Your task.
Below are the records; copy each line in which "larger" occurs.

Dataset extract.
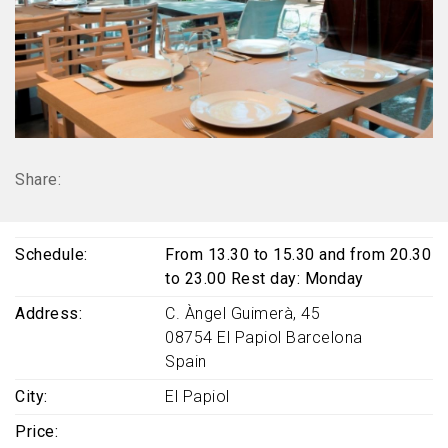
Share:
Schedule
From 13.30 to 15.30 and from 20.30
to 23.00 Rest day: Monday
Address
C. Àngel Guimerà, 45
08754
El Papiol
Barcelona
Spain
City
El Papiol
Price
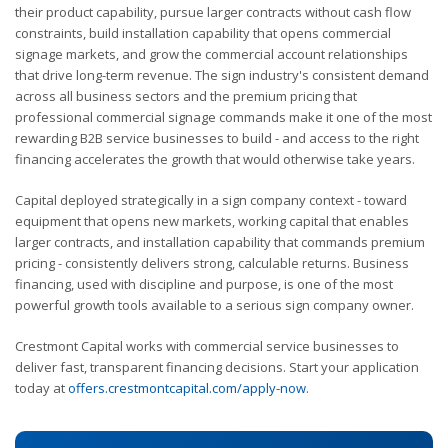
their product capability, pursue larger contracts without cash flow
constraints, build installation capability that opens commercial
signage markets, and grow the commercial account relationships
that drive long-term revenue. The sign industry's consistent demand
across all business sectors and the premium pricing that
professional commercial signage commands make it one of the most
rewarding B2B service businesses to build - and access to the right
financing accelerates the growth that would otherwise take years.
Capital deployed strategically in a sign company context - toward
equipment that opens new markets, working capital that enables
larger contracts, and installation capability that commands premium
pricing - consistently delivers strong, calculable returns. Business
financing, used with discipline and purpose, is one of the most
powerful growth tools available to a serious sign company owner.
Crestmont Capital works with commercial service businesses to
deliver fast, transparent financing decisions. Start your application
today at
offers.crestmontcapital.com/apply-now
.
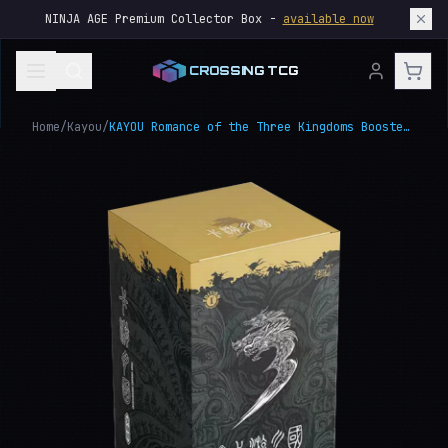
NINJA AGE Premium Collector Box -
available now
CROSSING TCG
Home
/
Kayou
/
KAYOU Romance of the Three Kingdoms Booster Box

...

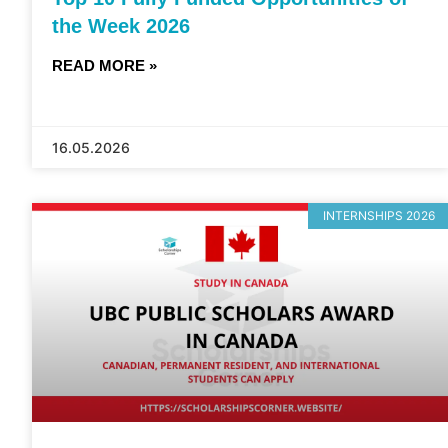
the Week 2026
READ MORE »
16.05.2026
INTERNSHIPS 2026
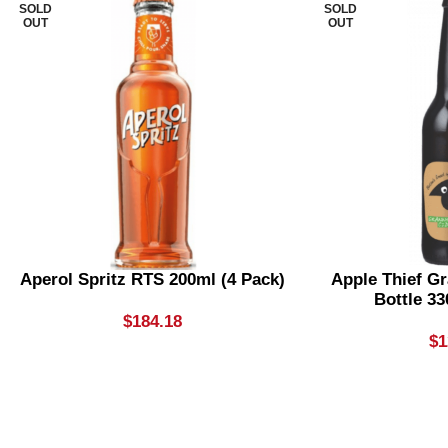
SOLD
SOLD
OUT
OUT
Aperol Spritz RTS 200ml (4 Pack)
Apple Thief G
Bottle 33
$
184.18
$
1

Problem solution.
their product capability, pursue larger contracts without cash flow
larger contracts, and installation capability that commands premium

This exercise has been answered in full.